経営史学会の阿部前会長は、@研究の国際化の促進、A情報化の推進、B若い世代への発信、という3つの重点的方針を掲げ、着実に成果をあげてきました。私もその路線を継承し努力して参りますが、ここでは「経営史学会がめざすもの」として、3つのキーワードをあげておきたいと思います。

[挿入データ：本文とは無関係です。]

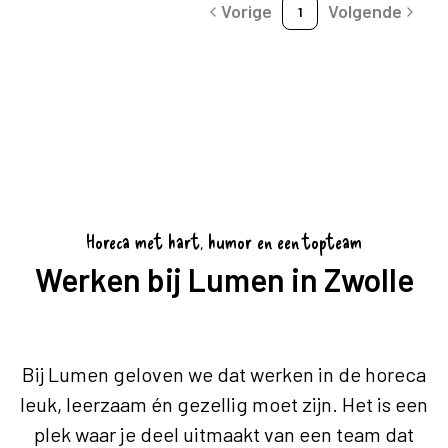
Vorige
Volgende
1
Horeca met hart, humor en een topteam
Werken bij Lumen in Zwolle
Bij Lumen geloven we dat werken in de horeca
leuk, leerzaam én gezellig moet zijn. Het is een
plek waar je deel uitmaakt van een team dat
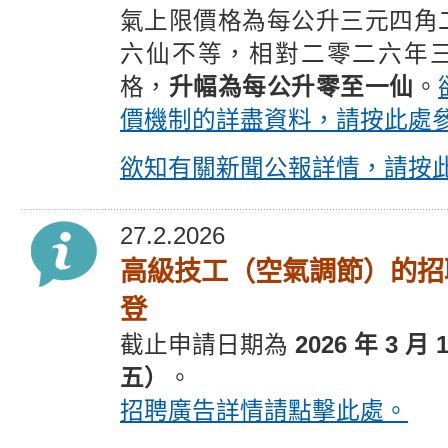
氣上限價格為每公升三元四角
六仙不等，相對二零二六年
格，
升幅為每公升零至一仙
。
價機制的詳盡資料，請按此處
欲知有關新聞公報詳情，請按
27.2.2026
高級技工（空氣調節）的招
登
截止
申請
日期為
2026 年 3 月
五）
。
招聘廣告詳情請點擊此處。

第1は、「学問の風」を吹かすことです。経営史学会は、これまでもダブルブラインド制による学会誌投稿論文の審査、経営史学会賞を通じた若手の優秀な研究業績の顕彰、全国各地での学会部会の開催、ホームページを利用した研究関連情報の交流などを通じて、「学問の風」を吹かすことに注力してきましたが、今後はさらにそれを強めなければなりません。世界各地で開催される経営史学関連の学会に本学会会員が積極的に参加して、量的な意味だけでなく質的な意味でも貢献することが求められています。
第2は、「社会との交信」を重視することです。世界経済が混迷を深めるなかで想起されるのは、「愚者は経験に学び、賢者は歴史に学ぶ」という格言です。経営史学への期待は高まっています。経営史研究者は、社会からの受信の感度を高め、鋭利に課題を設定しなければなりません。そしてできれば、その課題と格闘して得られた含意を社会へ向けて発信し、多くの人々に示唆を提供することが望まれます。その際、的確な歴史観、大局観を示すことが、歴史家としての経営史研究者の使命と言えるでしょう。
第3は、「自由闊達」に学会活動を展開することです。経営史学会の事情に詳しい編集者等の外部の関係者で、「これほど自由な雰囲気をもった学会は珍しい」と言われる方は少なくありません。この組織文化を、大切にしなければなりません。「自由闊達」であることは、「学問の風」を吹かすうえでのイの一番の条件です。ただし、それを維持、強化するには不断の努力が求められます。「自由闊達」な文化を失わせる権威主義の横行やハラスメントの発生に対しては、断固とした姿勢で対抗しなければなりません。
経営史学会は、2014年に設立50周年を迎えます。本学会では、それを記念して、経営史学の成果と課題を掘り下げる2冊の書物の刊行を予定しています。また、2013年の龍谷大学での第49回大会、および2015年の文京学院大学での第50回大会を記念大会と位置づけ、特別な準備を進めています。経営史学会の会員の皆様はもとより、非会員の方々のご支援も得て、経営史学の発展のために全力を注いで参ります。どうぞよろしくお願い申し上げます。